La fin d’un monde
Une des paroissiennes de mon diocèse a posé cette question angoissée à son curé : « Ne sommes-nous pas en train de vivre "le commencement de la fin du monde" ? ». Comme chacun de vous j’ignore totalement quand surviendra le terme de notre monde créé et, à vrai dire, je ne m’en soucie pas trop, puisque Jésus affirme lui-même que nul ne connaît ni le jour ni l’heure (voir Marc 13, 32-37). Mais en tous cas, j’ai le sentiment que nous sommes en train de vivre la fin d’un monde. Je suis convaincu que nous sommes effectivement en train d’aborder une grande révolution.
Il y a 10.000 ans, nous avons eu une 1°révolution : la révolution néolithique, qui marqua le passage du mode de vie nomade (des chasseurs et cueilleurs), au mode de vie sédentaire (des cultivateurs et des éleveurs). Ensuite, aux 18° et 19° siècles, il y a eu la révolution industrielle, qui s’est traduite par le passage d’une société à dominante agricole et artisanale à une société commerciale et industrielle (liée à la maîtrise de l’énergie). Aujourd’hui, nous sommes en train d’amorcer une nouvelle révolution, que l’on nommera peut-être la révolution écologique. Ce qui la caractérisera, c’est sans doute un nouveau rapport de l’être humain à ses semblables et à la nature, dans l’esprit de l’encyclique Laudato si.

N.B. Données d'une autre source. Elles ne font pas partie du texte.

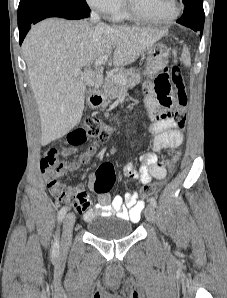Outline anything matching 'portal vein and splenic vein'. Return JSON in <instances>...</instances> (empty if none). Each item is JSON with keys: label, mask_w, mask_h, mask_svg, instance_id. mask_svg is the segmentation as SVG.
Segmentation results:
<instances>
[{"label": "portal vein and splenic vein", "mask_w": 227, "mask_h": 298, "mask_svg": "<svg viewBox=\"0 0 227 298\" xmlns=\"http://www.w3.org/2000/svg\"><path fill=\"white\" fill-rule=\"evenodd\" d=\"M107 61H108V56L107 55L102 56V57H100L99 59H97L95 61V67L101 66L102 64L106 63ZM80 74H81L80 69H77L73 72L74 76H79ZM114 81L117 82V83H124L125 82L124 78L121 77V76H115Z\"/></svg>", "instance_id": "1"}]
</instances>
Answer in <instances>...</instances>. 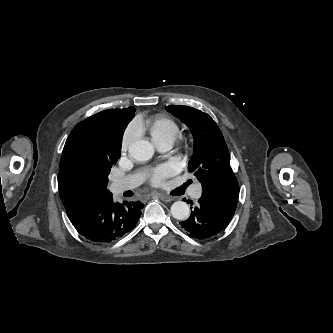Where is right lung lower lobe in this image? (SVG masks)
I'll return each mask as SVG.
<instances>
[{
  "label": "right lung lower lobe",
  "mask_w": 333,
  "mask_h": 333,
  "mask_svg": "<svg viewBox=\"0 0 333 333\" xmlns=\"http://www.w3.org/2000/svg\"><path fill=\"white\" fill-rule=\"evenodd\" d=\"M143 204L114 203L112 194L78 207L66 209L76 230L96 243H109L131 231L137 224Z\"/></svg>",
  "instance_id": "98d812e1"
}]
</instances>
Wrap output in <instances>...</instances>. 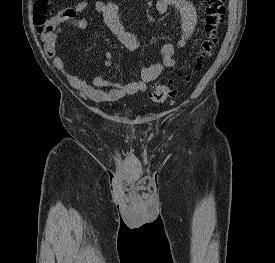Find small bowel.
Here are the masks:
<instances>
[{
    "label": "small bowel",
    "mask_w": 275,
    "mask_h": 263,
    "mask_svg": "<svg viewBox=\"0 0 275 263\" xmlns=\"http://www.w3.org/2000/svg\"><path fill=\"white\" fill-rule=\"evenodd\" d=\"M89 8H93L100 15L108 30L117 37L126 49L129 51L139 49L138 38L126 30L120 21L118 3L102 0H82L74 6L61 10L51 19L42 36V41L46 56L53 61L55 68L65 77L67 82L81 92L83 96L96 102H115L123 97L145 92L148 83L160 77L165 69H172L176 66L174 59L176 49L185 47L197 25V9L193 2L189 0H157L155 10L158 14H166L170 8H175L181 19L180 38L176 42L170 39L163 42L160 48L161 61L142 67L139 72V79L124 85L117 84L103 76H96L92 82H88L67 70L62 58L57 54L56 44L63 24H69L75 29L87 28L88 19L82 14ZM103 63L107 68L112 65L113 55L111 52L104 54Z\"/></svg>",
    "instance_id": "1"
}]
</instances>
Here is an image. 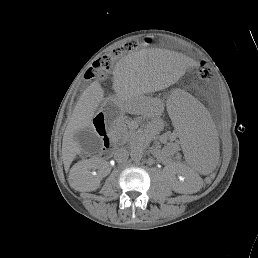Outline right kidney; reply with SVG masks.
<instances>
[{
  "label": "right kidney",
  "mask_w": 258,
  "mask_h": 258,
  "mask_svg": "<svg viewBox=\"0 0 258 258\" xmlns=\"http://www.w3.org/2000/svg\"><path fill=\"white\" fill-rule=\"evenodd\" d=\"M104 165H105V162H104V161H102L101 159H96V160L94 161V164L92 165V167H93L94 169H101L102 166H104ZM83 171H84L85 174L90 175V173L87 171V169H84ZM77 174H78V171L75 170V171L73 172V175L77 176ZM98 187H99V182H96L95 184H93V185L90 187L89 191H90V190H96Z\"/></svg>",
  "instance_id": "obj_1"
}]
</instances>
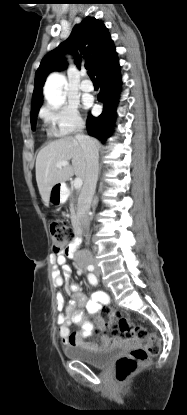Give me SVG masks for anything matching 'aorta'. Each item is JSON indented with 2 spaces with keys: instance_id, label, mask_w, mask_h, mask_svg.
<instances>
[{
  "instance_id": "aorta-1",
  "label": "aorta",
  "mask_w": 187,
  "mask_h": 415,
  "mask_svg": "<svg viewBox=\"0 0 187 415\" xmlns=\"http://www.w3.org/2000/svg\"><path fill=\"white\" fill-rule=\"evenodd\" d=\"M65 82V76L60 73H52L47 78L44 86V96L49 106L54 109L61 107L65 102V96L63 95Z\"/></svg>"
}]
</instances>
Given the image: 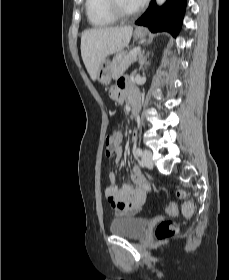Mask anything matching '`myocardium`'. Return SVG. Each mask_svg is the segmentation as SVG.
Listing matches in <instances>:
<instances>
[{
    "label": "myocardium",
    "instance_id": "f54148a6",
    "mask_svg": "<svg viewBox=\"0 0 229 280\" xmlns=\"http://www.w3.org/2000/svg\"><path fill=\"white\" fill-rule=\"evenodd\" d=\"M107 10L116 20L125 21L138 14L140 8L127 12L122 7L120 0H107Z\"/></svg>",
    "mask_w": 229,
    "mask_h": 280
}]
</instances>
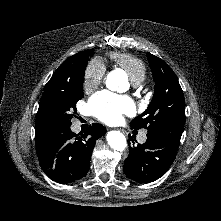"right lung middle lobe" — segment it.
I'll list each match as a JSON object with an SVG mask.
<instances>
[{
    "instance_id": "1",
    "label": "right lung middle lobe",
    "mask_w": 221,
    "mask_h": 221,
    "mask_svg": "<svg viewBox=\"0 0 221 221\" xmlns=\"http://www.w3.org/2000/svg\"><path fill=\"white\" fill-rule=\"evenodd\" d=\"M93 53L94 51L91 55ZM87 62L88 59H85L71 77L46 85L36 122L48 133L71 125V119L76 113V103L84 96L82 86Z\"/></svg>"
}]
</instances>
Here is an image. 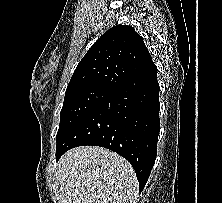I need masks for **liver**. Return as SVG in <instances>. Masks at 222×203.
Returning a JSON list of instances; mask_svg holds the SVG:
<instances>
[{
    "instance_id": "1",
    "label": "liver",
    "mask_w": 222,
    "mask_h": 203,
    "mask_svg": "<svg viewBox=\"0 0 222 203\" xmlns=\"http://www.w3.org/2000/svg\"><path fill=\"white\" fill-rule=\"evenodd\" d=\"M60 203H136L139 183L131 164L96 146L67 151L58 162Z\"/></svg>"
}]
</instances>
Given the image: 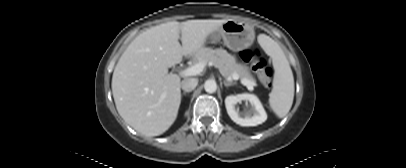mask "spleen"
<instances>
[{
  "label": "spleen",
  "instance_id": "3e777b00",
  "mask_svg": "<svg viewBox=\"0 0 406 168\" xmlns=\"http://www.w3.org/2000/svg\"><path fill=\"white\" fill-rule=\"evenodd\" d=\"M262 48L272 58L275 69L273 88L269 94V105L279 118L290 111L294 99V77L283 50L277 42L268 36L262 37Z\"/></svg>",
  "mask_w": 406,
  "mask_h": 168
}]
</instances>
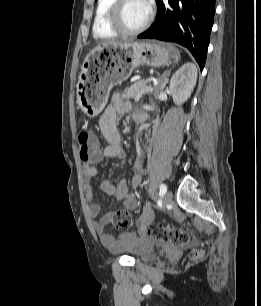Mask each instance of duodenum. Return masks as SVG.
I'll return each instance as SVG.
<instances>
[{"mask_svg":"<svg viewBox=\"0 0 261 306\" xmlns=\"http://www.w3.org/2000/svg\"><path fill=\"white\" fill-rule=\"evenodd\" d=\"M146 120V115L145 114H140L137 118H136V121L139 123V124H142L143 122H145Z\"/></svg>","mask_w":261,"mask_h":306,"instance_id":"duodenum-1","label":"duodenum"}]
</instances>
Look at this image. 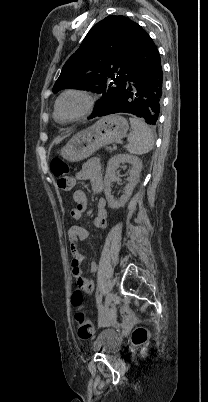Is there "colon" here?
I'll use <instances>...</instances> for the list:
<instances>
[{"instance_id":"5ec220e1","label":"colon","mask_w":208,"mask_h":402,"mask_svg":"<svg viewBox=\"0 0 208 402\" xmlns=\"http://www.w3.org/2000/svg\"><path fill=\"white\" fill-rule=\"evenodd\" d=\"M51 172L55 178V184L60 191L63 192H71L74 188L75 179L74 176L69 173L68 164L57 158L50 163ZM83 295L79 290H75L72 297V304L74 306H82L83 305ZM121 315L124 319L123 324L126 327L131 326L132 321L128 318L131 313L130 308L128 307V303H123V307L120 310ZM77 322V330L78 335L81 339H89L94 331V323L92 320L87 319L82 311H78L76 316ZM131 336L137 342L142 341L144 338H147L148 331L144 324H139L137 329H132Z\"/></svg>"}]
</instances>
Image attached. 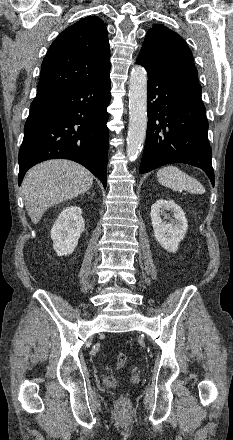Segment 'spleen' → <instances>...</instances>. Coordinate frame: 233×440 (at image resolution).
<instances>
[{
    "label": "spleen",
    "instance_id": "spleen-1",
    "mask_svg": "<svg viewBox=\"0 0 233 440\" xmlns=\"http://www.w3.org/2000/svg\"><path fill=\"white\" fill-rule=\"evenodd\" d=\"M157 178L161 185L169 187L174 191L186 190L194 194L205 193L204 186L198 180L173 165L159 169Z\"/></svg>",
    "mask_w": 233,
    "mask_h": 440
}]
</instances>
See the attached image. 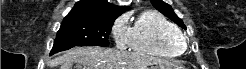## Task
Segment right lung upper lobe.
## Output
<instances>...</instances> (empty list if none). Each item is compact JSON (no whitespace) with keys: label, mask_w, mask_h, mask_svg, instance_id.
<instances>
[{"label":"right lung upper lobe","mask_w":246,"mask_h":69,"mask_svg":"<svg viewBox=\"0 0 246 69\" xmlns=\"http://www.w3.org/2000/svg\"><path fill=\"white\" fill-rule=\"evenodd\" d=\"M129 7H118L107 0H80L64 20H115Z\"/></svg>","instance_id":"obj_1"}]
</instances>
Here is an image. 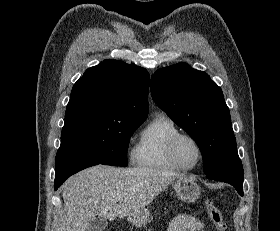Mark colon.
<instances>
[{
	"label": "colon",
	"instance_id": "1",
	"mask_svg": "<svg viewBox=\"0 0 280 231\" xmlns=\"http://www.w3.org/2000/svg\"><path fill=\"white\" fill-rule=\"evenodd\" d=\"M205 205L209 214V218L211 222L214 224L216 231H226L227 225L224 221L220 209L212 201L209 200L206 201Z\"/></svg>",
	"mask_w": 280,
	"mask_h": 231
}]
</instances>
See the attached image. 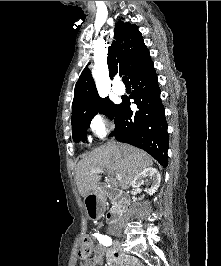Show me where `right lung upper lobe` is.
I'll use <instances>...</instances> for the list:
<instances>
[{
    "label": "right lung upper lobe",
    "instance_id": "cb5924a9",
    "mask_svg": "<svg viewBox=\"0 0 221 266\" xmlns=\"http://www.w3.org/2000/svg\"><path fill=\"white\" fill-rule=\"evenodd\" d=\"M150 60L149 50L138 27L128 22H116L114 40L108 48L109 76L113 78L119 73L130 77L137 68ZM100 99L91 71L86 66L75 85L72 118L92 110Z\"/></svg>",
    "mask_w": 221,
    "mask_h": 266
}]
</instances>
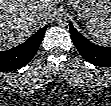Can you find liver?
Returning <instances> with one entry per match:
<instances>
[{
  "label": "liver",
  "instance_id": "liver-1",
  "mask_svg": "<svg viewBox=\"0 0 111 106\" xmlns=\"http://www.w3.org/2000/svg\"><path fill=\"white\" fill-rule=\"evenodd\" d=\"M57 3V0H1V49H10L22 43L47 21Z\"/></svg>",
  "mask_w": 111,
  "mask_h": 106
}]
</instances>
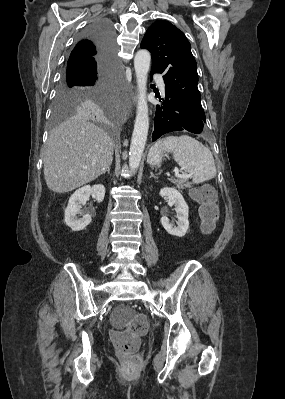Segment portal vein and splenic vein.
Wrapping results in <instances>:
<instances>
[{"label":"portal vein and splenic vein","instance_id":"portal-vein-and-splenic-vein-1","mask_svg":"<svg viewBox=\"0 0 285 399\" xmlns=\"http://www.w3.org/2000/svg\"><path fill=\"white\" fill-rule=\"evenodd\" d=\"M175 176H176V177H182V178H185V179L191 177V176L188 175V174H182V175H181V174L179 173V170H177V169L175 170Z\"/></svg>","mask_w":285,"mask_h":399}]
</instances>
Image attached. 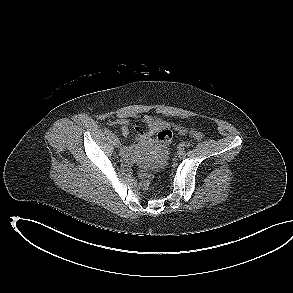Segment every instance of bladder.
I'll return each instance as SVG.
<instances>
[{
  "mask_svg": "<svg viewBox=\"0 0 293 293\" xmlns=\"http://www.w3.org/2000/svg\"><path fill=\"white\" fill-rule=\"evenodd\" d=\"M142 164L144 165V167H148L149 166V163L146 162V161H143Z\"/></svg>",
  "mask_w": 293,
  "mask_h": 293,
  "instance_id": "1",
  "label": "bladder"
}]
</instances>
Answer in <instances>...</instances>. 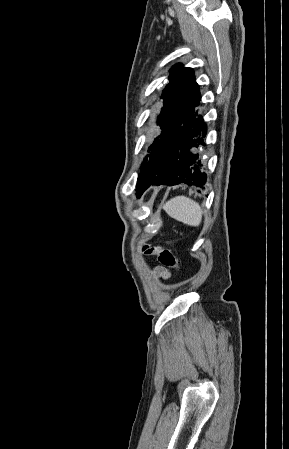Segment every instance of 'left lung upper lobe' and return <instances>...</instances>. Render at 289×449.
I'll use <instances>...</instances> for the list:
<instances>
[{
	"mask_svg": "<svg viewBox=\"0 0 289 449\" xmlns=\"http://www.w3.org/2000/svg\"><path fill=\"white\" fill-rule=\"evenodd\" d=\"M170 72L169 83L162 93L163 107L158 116L161 134L149 147L151 152L141 165L137 186L158 174L165 157V144L189 121L199 105V86L193 70L176 64Z\"/></svg>",
	"mask_w": 289,
	"mask_h": 449,
	"instance_id": "1",
	"label": "left lung upper lobe"
}]
</instances>
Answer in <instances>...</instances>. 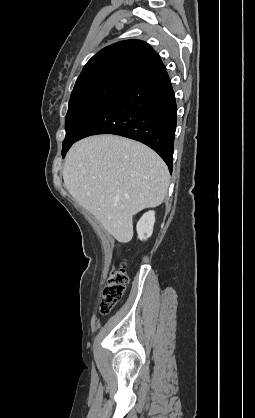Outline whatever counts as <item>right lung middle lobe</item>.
<instances>
[{
	"mask_svg": "<svg viewBox=\"0 0 255 418\" xmlns=\"http://www.w3.org/2000/svg\"><path fill=\"white\" fill-rule=\"evenodd\" d=\"M125 87L110 82H94L75 87L65 117L66 137L63 149L73 144L95 114Z\"/></svg>",
	"mask_w": 255,
	"mask_h": 418,
	"instance_id": "1",
	"label": "right lung middle lobe"
}]
</instances>
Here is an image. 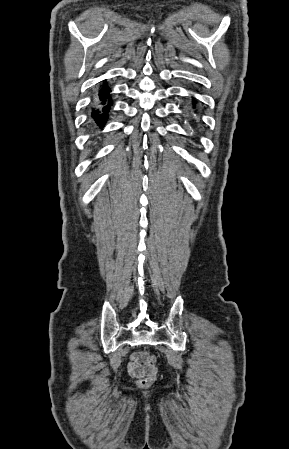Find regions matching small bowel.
Returning a JSON list of instances; mask_svg holds the SVG:
<instances>
[{"label": "small bowel", "instance_id": "1", "mask_svg": "<svg viewBox=\"0 0 289 449\" xmlns=\"http://www.w3.org/2000/svg\"><path fill=\"white\" fill-rule=\"evenodd\" d=\"M146 355L147 353L142 351L131 354L127 369L132 377L139 379L151 372H157V368L147 362Z\"/></svg>", "mask_w": 289, "mask_h": 449}]
</instances>
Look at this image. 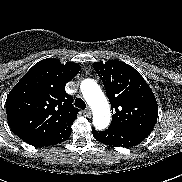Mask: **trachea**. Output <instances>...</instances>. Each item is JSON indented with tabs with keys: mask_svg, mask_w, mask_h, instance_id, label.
I'll return each mask as SVG.
<instances>
[{
	"mask_svg": "<svg viewBox=\"0 0 182 182\" xmlns=\"http://www.w3.org/2000/svg\"><path fill=\"white\" fill-rule=\"evenodd\" d=\"M74 104L77 108H80L82 110L86 108V104L82 98H77Z\"/></svg>",
	"mask_w": 182,
	"mask_h": 182,
	"instance_id": "trachea-1",
	"label": "trachea"
}]
</instances>
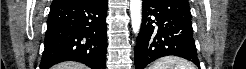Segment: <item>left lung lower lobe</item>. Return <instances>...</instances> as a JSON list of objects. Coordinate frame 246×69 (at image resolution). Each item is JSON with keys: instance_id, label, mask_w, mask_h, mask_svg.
Segmentation results:
<instances>
[{"instance_id": "0a47b994", "label": "left lung lower lobe", "mask_w": 246, "mask_h": 69, "mask_svg": "<svg viewBox=\"0 0 246 69\" xmlns=\"http://www.w3.org/2000/svg\"><path fill=\"white\" fill-rule=\"evenodd\" d=\"M142 24L135 50V69L169 55L180 56L199 67L192 23L162 11L153 0H143ZM155 24V25H154Z\"/></svg>"}]
</instances>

Alors, nous sommes certes en pleine crise, mais savez-vous qu’en chinois mandarin, le mot « crise » est décrit par deux idéogrammes signifiant conjointement « danger » et « opportunité ». C’est une belle manière de voir les choses. Autrement dit, une période difficile constitue une occasion favorable pour envisager l’avenir d’une nouvelle façon. La crise, c’est le moment dangereux où l’on frôle le pire, mais c’est aussi le moment décisif à saisir pour opérer un changement vital.
Aujourd’hui, la crise du corona virus nous offre l’opportunité d’opérer un tournant majeur. Aussi devons-nous renoncer à imaginer la crise sanitaire mondiale comme une simple parenthèse et à rêver de reprendre notre vie d’avant, comme si de rien n’était. Il importe que nous n’attendions pas la fin du confinement pour réfléchir à ce que nous allons changer très concrètement dans nos modes de vie individuels et communautaires. Il faut absolument tirer la leçon de cette expérience et ne surtout pas recommencer comme avant ! Nous pouvons sortir plus forts de cette crise. La crise se révèlera en fin de compte, je l’espère, comme un événement providentiel qui nous donnera le courage de décider les renouvellements que nous jugions indispensables, mais que nous étions réticents à opérer.